We at The Choice sincerely believe that every Malaysian deserves an informed choice, and we believe it is our duty to lay out the competing visions. If only there were some more competing visions.
Pakatan’s treatment of the rakyat is not at this point worthy of the kind of opposition one might see in Britain or Germany or Australia or even India where in a democracy the opposition tells the voters what it stands for, in a clear set of policy pronouncements.

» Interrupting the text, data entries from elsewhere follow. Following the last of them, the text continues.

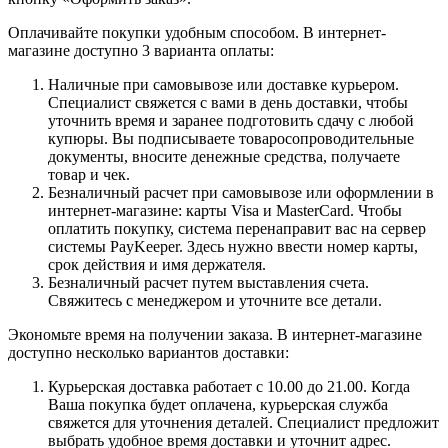
Оплачивайте покупки удобным способом. В интернет-
магазине доступно 3 варианта оплаты:
Наличные при самовывозе или доставке курьером.
Специалист свяжется с вами в день доставки, чтобы
уточнить время и заранее подготовить сдачу с любой
купюры. Вы подписываете товаросопроводительные
документы, вносите денежные средства, получаете
товар и чек.
Безналичный расчет при самовывозе или оформлении в
интернет-магазине: карты Visa и MasterCard. Чтобы
оплатить покупку, система перенаправит вас на сервер
системы PayKeeper. Здесь нужно ввести номер карты,
срок действия и имя держателя.
Безналичный расчет путем выставления счета.
Свяжитесь с менеджером и уточните все детали.
Экономьте время на получении заказа. В интернет-магазине
доступно несколько вариантов доставки:
Курьерская доставка работает с 10.00 до 21.00. Когда
Ваша покупка будет оплачена, курьерская служба
свяжется для уточнения деталей. Специалист предложит
выбрать удобное время доставки и уточнит адрес.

Pakatan seems to offer genuine discourse occasionally when Rafizi Ramli or Tony Pua or Lim Guan Eng says something interesting and proactive. And that happens about one third of the time. At least it happens occasionally. But most of the time we get bombastic statements from Lim Kit Siang, occasional demagogy from family member Lim Guan Eng (as often as he says something right he gets it wrong, especially when he talks racism), sometimes reasonable and sometimes exaggerated statements by Azmin Ali, sometimes serious and sometimes populist statements from Tony Pua, crazy stuff from Hasan Ali and almost nothing from the invisible, shrinking political leader of PAS, Hadi Awang.

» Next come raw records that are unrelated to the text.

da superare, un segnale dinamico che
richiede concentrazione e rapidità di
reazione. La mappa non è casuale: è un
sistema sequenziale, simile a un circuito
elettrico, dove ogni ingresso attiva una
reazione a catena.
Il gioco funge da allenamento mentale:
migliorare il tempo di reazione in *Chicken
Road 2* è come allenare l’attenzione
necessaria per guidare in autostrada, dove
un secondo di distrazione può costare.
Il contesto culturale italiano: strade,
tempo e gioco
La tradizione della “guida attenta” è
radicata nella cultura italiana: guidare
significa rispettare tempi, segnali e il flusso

The contrast with Najib, his party, his coalition, and his Government simply could not be more profound. Whether one favours BN or opposes them or is simply undecided, the point is that Najib has pushed his coalition and his Government to put forward meaningful policy on every issue facing Malaysia. Rising costs and expanding social needs in urban areas; extending the medical safety net into the cities; advancing economic growth and development so that young people can put their talents to work and reap the rewards; reforming or repealing laws too draconian for our times; improving government efficiency; advancing foreign direct investment; the list goes on for some time.

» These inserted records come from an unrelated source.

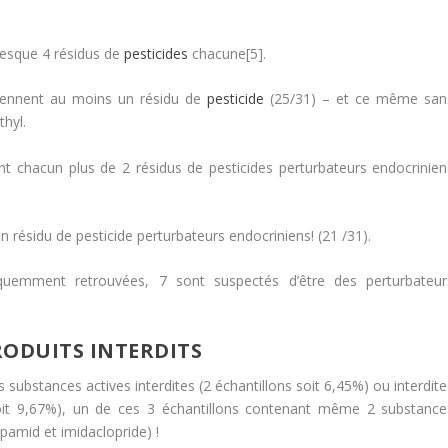
resque 4 résidus de
pesticides
chacune[5].
tiennent au moins un résidu de
pesticide
(25/31) – et ce même san
hyl.
nt chacun plus de 2 résidus de pesticides perturbateurs endocrinien
 résidu de pesticide perturbateurs endocriniens! (21 /31).
équemment retrouvées, 7 sont suspectés d’être des perturbateur
RODUITS INTERDITS
 substances actives interdites (2 échantillons soit 6,45%) ou interdit
soit 9,67%), un de ces 3 échantillons contenant même 2 substance
pamid et imidaclopride) !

This is not to minimise Umno’s, and BN’s, shortcomings. There are still Old Guard Umno people we think are just out of touch with the younger rakyat and who do not like reforms. We agree on the need for more young politicians with younger ideas and we hope that is the meaning of “winnable candidates.”
On balance, as of today, there is not enough of a choice in front of our electorate. We need a clear manifesto and we need to know what PAS and DAP can agree on. At least we know that Najib is trying to push through reforms and economic growth through multiple initiatives and programmes, some which will succeed and others not. What we don’t know in any detail is what Anwar is prescribing in policy terms yet.
In our country the battle of ideas is far from over – in fact, it has just begun. The decisions we take now will determine what Malaysia achieves in the 21st century. It’s all about people just like you taking action based on your beliefs, your aspirations and your values. Making key choices comes from well argued debate and that’s where we at The Choice sincerely want to help.
We say this because it is our view that when it comes to GE 13, and to deciding our nation’s destiny in the 21st century, every Malaysian has to choose.